Could gene therapy stem the damage of Parkinson's?

  • Protecting brain cells early on could delay or prevent the symptoms of Parkinson's disease
  • Researchers found a master regulator gene called TET2 to be overactive in the brains of Parkinson's sufferers
  • Reducing TET2 activity in the brain could protect brain cells from inflammatory damage and subsequent neurodegeneration 


It may be possible to protect Parkinson's patients' brains from further damage by turning off a "master regulator" gene, researchers report.

"One of the biggest challenges in treating Parkinson's, other than the lack of therapies that impede disease progression, is that the disease has already laid waste to significant portions of the brain by the time it is diagnosed," said researcher Viviane Labrie, an associate professor at the Van Andel Institute, in Grand Rapids, Michigan.

"If we can find a way to protect critical brain cells from Parkinson's-related damage early on, we could potentially delay or even prevent symptom onset," she suggested in an institute news release.

Deadly for brain cells

Labrie and her colleagues compared the brains of Parkinson's patients and people without the neurodegenerative disease and found that a master regulator gene called TET2 was overactive in the brains of those with Parkinson's. That resulted in a heightened immune response and reactivation of the cell cycle.

While restarting the cell cycle is normal for many types of cells, it's deadly for brain cells, the study authors explained.

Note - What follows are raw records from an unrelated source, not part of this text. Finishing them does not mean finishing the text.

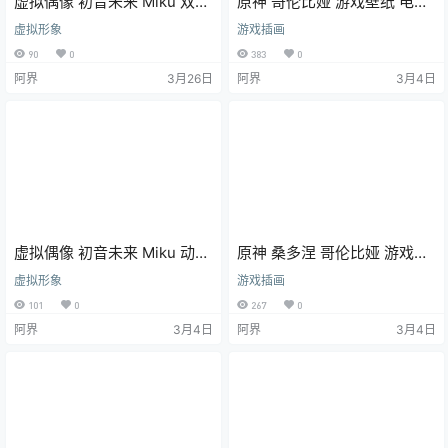
虚拟偶像 初音未来 Miku 双马
原神 哥伦比娅 游戏壁纸 电脑
尾 动漫壁纸 手机壁纸 4K壁纸
壁纸 4K壁纸
虚拟形象
游戏插画
90
0
383
0
阿界
3月26日
阿界
3月4日
虚拟偶像 初音未来 Miku 动漫
原神 桑多涅 哥伦比娅 游戏壁
壁纸 电脑壁纸 4K壁纸
纸 电脑壁纸 4K壁纸
虚拟形象
游戏插画
101
0
267
0
阿界
3月4日
阿界
3月4日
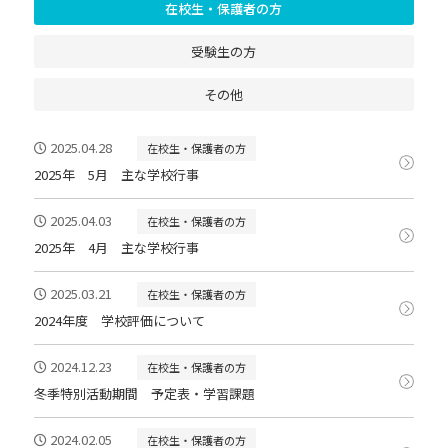
在校生・保護者の方
受験生の方
その他
2025.04.28
在校生・保護者の方
2025年 5月 主な学校行事
2025.04.03
在校生・保護者の方
2025年 4月 主な学校行事
2025.03.21
在校生・保護者の方
2024年度 学校評価について
2024.12.23
在校生・保護者の方
冬季特別活動期間 予定表・学習課題
2024.02.05
在校生・保護者の方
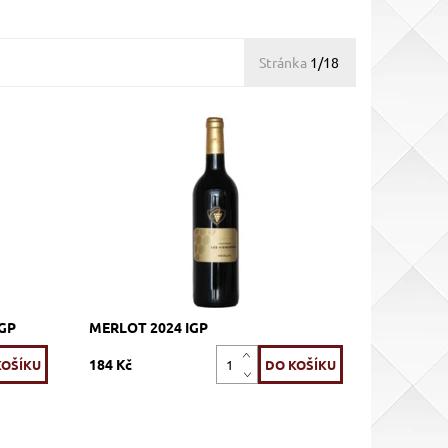
Stránka
1/18
ché,
Merlot, červené, suché, tiché, zrání
v tancích z nerezové oceli
Dostupnost:
Skladem >12 ks
Kód:
92_SCME
etés
Vignerons Proprietés
Značka:
Associés
GP
MERLOT 2024 IGP
184 Kč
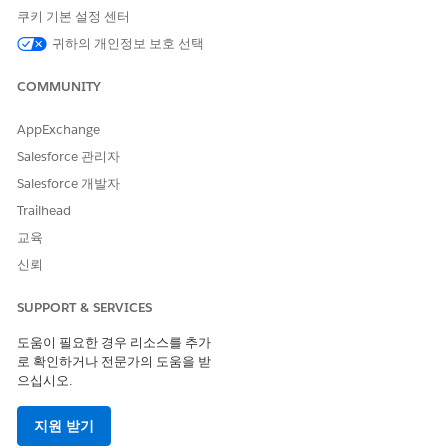
Salesforce 및 Slack 연결
쿠키 기본 설정 센터
귀하의 개인정보 보호 선택
설정에서
Flows(플로)
를 찾아서 선택합니다.
선택
잠재 고객 조사: Research Request Case
를 만듭니다.
COMMUNITY
Save as New Flow(새 플로로 저장)
를 클릭합니다.
검색 요청 만들기 사례
요소를 수정합니다.
AppExchange
요소를 선택한 다음,
검색 요청 사례
구성 요소를 클릭합니
다.
Salesforce 관리자
속성 패널에서
Slack 채널 표시
를 선택합니다.
Salesforce 개발자
플로가 실행되면 연구 요청 사례 만들기 화면에 이 연구 요
Trailhead
청에 대한
Slack 채널 만들기
확인란이 표시됩니다. 확인란
텍스트를 변경하려면 사용자 정의 레이블을 입력합니다.
교육
신뢰
변경 사항을 저장합니다.
연구 요청 사례 레코드 만들기
요소 다음에 Decision 요소를 추
SUPPORT & SERVICES
가합니다.
Decision 요소는
변수가 true인지 확인
createSlackChannel
도움이 필요한 경우 리소스를 추가
합니다.
로 확인하거나 전문가의 도움을 받
요소 추가
를 클릭합니다.
으십시오.
검색하여
결정
을 선택합니다.
요소에 레이블을 지정합니다. 예를 들어, 만들
Slack 채널
지원 받기
이 있습니까?
를 입력합니다.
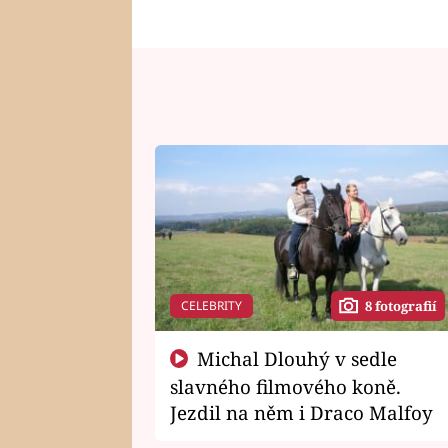
CELEBRITY
8 fotografií
Michal Dlouhý v sedle
slavného filmového koně.
Jezdil na něm i Draco Malfoy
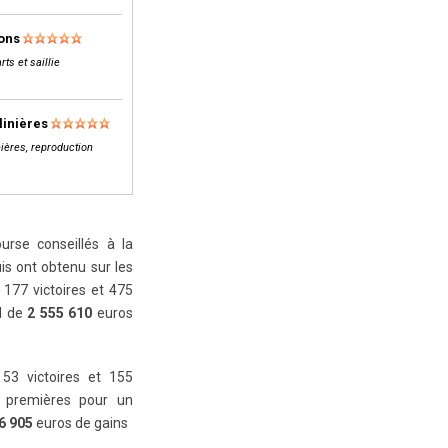
lons
rts et saillie
linières
ières, reproduction
rse conseillés à la
is ont obtenu sur les
177 victoires et 475
al de
2 555 610
euros
 53 victoires et 155
 premières pour un
6 905
euros de gains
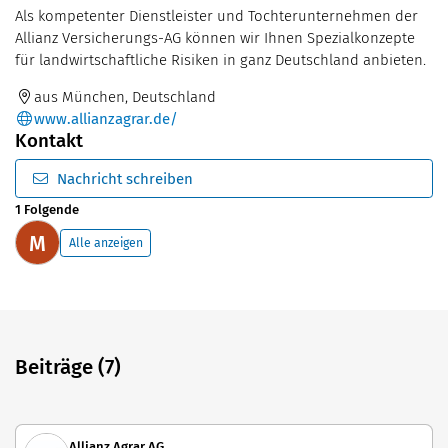
Als kompetenter Dienstleister und Tochterunternehmen der
Allianz Versicherungs-AG können wir Ihnen Spezialkonzepte
für landwirtschaftliche Risiken in ganz Deutschland anbieten.
aus München, Deutschland
www.allianzagrar.de/
Kontakt
Nachricht schreiben
1 Folgende
M
Alle anzeigen
Beiträge (7)
Allianz Agrar AG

The researchers also found that reducing TET2 activity in mouse brains protects brain cells from inflammatory damage and the resulting neurodegeneration seen in Parkinson's disease patients.

These and other findings suggest that lowering TET2 activity could provide a new way to preserve brain cells in Parkinson's patients, according to the authors of the study published in the journal Nature Neuroscience.

A complex disease

For example, reducing TET2 activity might be used after a patient has a major inflammatory event, such as an infection, to relieve residual inflammation without interfering with its normal, healthy role in the body.

"Parkinson's is a complex disease with a range of triggers. Temporarily reducing TET2 activity could be one way to interfere with multiple contributors to the disease, especially inflammatory events, and protect the brain from loss of dopamine-producing cells," Labrie said.

"More work is needed before a TET2-based intervention can be developed, but it is a new and a promising avenue that we already are exploring," she concluded.